HINDMARSH ISLAND

On recent Christmas trips to visit Sebastian in Adelaide, we’ve tried to include a few days in the countryside. Our only criteria are finding a place that will allow Sebastian to travel with Chaos, his cat, and a place that is near a swimmable beach. Last year, it was Port Hughes on the York Peninsula. This year, it was Hindmarsh island, near the mouth of the Murray River.

The first time I visited Goolwa, the nearest town to the island, was via train. I spent some time in 2019 in Adelaide as locum Managing Director for Australian Dance Theatre. I’d been on the Board of the company in the mid-1980s when I was studying for my MBA so it was fascinating to revisit the company and the city over 30 years later. Each weekend, I tried to visit a new part of Adelaide or the nearby countryside. Up to the Barossa Valley. Snorkelling in the river mangroves near Port Gawler. Up to Handoff to visit the Heysen home. Down to the beach at Noarlunga. Wine tasting in McLaren Vale. And on one weekend, I caught an old train from Mount Barker to Goolwa through the Fleurieu Peninsular.
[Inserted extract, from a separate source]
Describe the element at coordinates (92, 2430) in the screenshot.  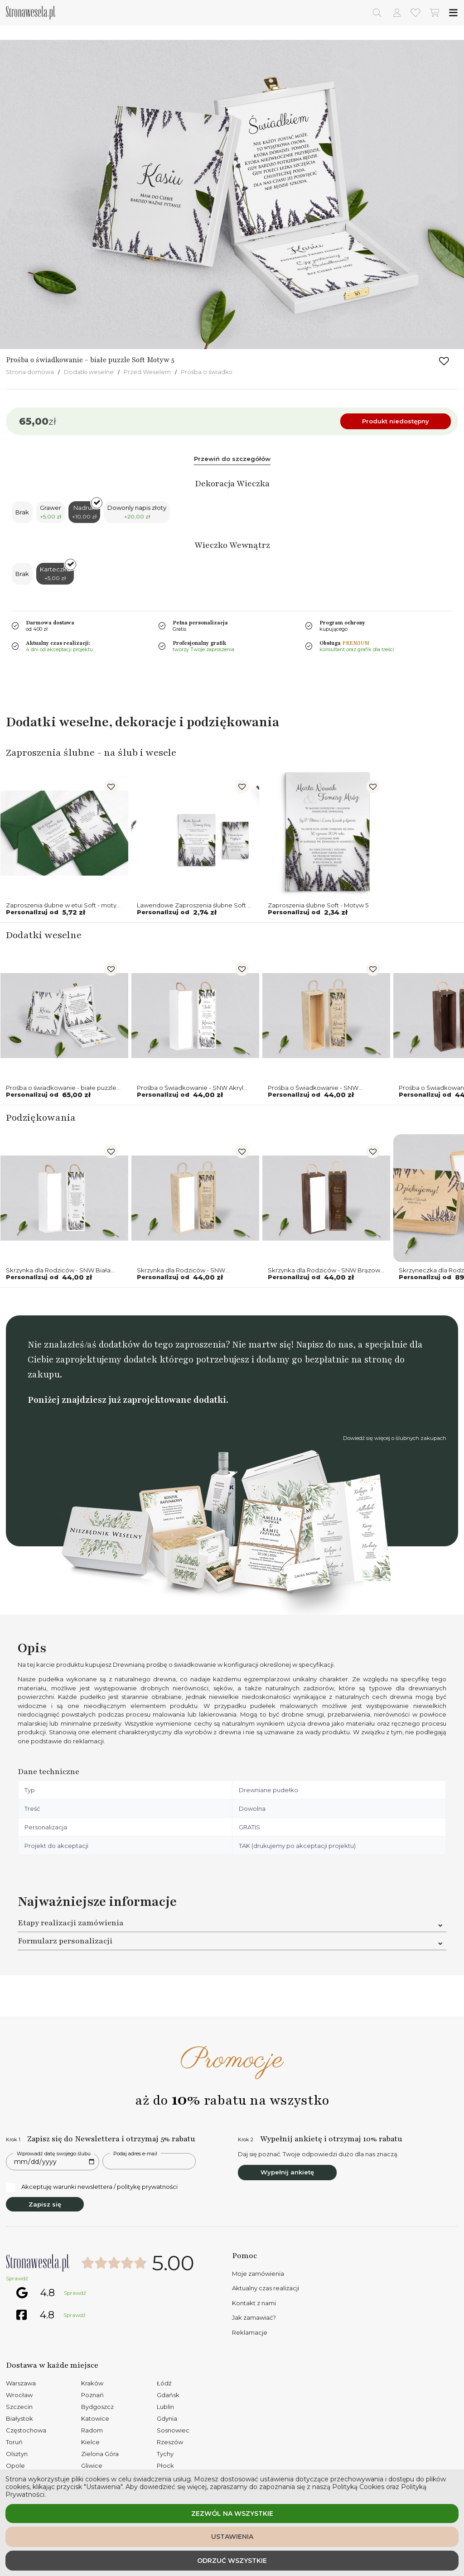 I see `Radom` at that location.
This time, Goolwa was a passing point, and a market point, and a gallery point, and a shopping point, on the way to Hindmarsh Island. Some of you may remember the fierce debate about the building of a bridge from the mainland to the island. There was a battle to stop the bridge because the land involved was a place of secret women’s business. Or so said some members but not all of the local indigenous community. In the end, the government - and the developers - won the battle. The bridge enabled the rapid increase of a retirement aged population around marinas on the island. Because Goolwa is now so accessible, there is nothing much in the way of shops and services on the island: just one tavern and one fish and chip shack. 

Our rental was on the Mundoo Channel, part of the Murray River close to where it feeds out to the ocean through the Cadell Passage.The house was on the water front with its own jetty. I was lucky enough to have the room with the view and left the blinds up so that I could wake up to the sunrise and the wide array of seabirds floating past. We saw pelicans and cormorants, seagulls and ducks, ibis and darters, crested tern and royal spoonbills, swans and grebes. Glorious just to sit out on the deck and the watch the world fly/float by. Every so often a tinnie would motor past but that was about the only human sound apart from an energetic lawnmower one day.




We had one adventure each day in between bird watching at home - a hike to the mouth of the Murray, a drive to Port Elliott to visit some second hand shops, a cruise along the Coorong. It reminds me of why I’ve never contemplated buying a holiday home. I’d rather go somewhere different every time and explore new parts of the country and seaside.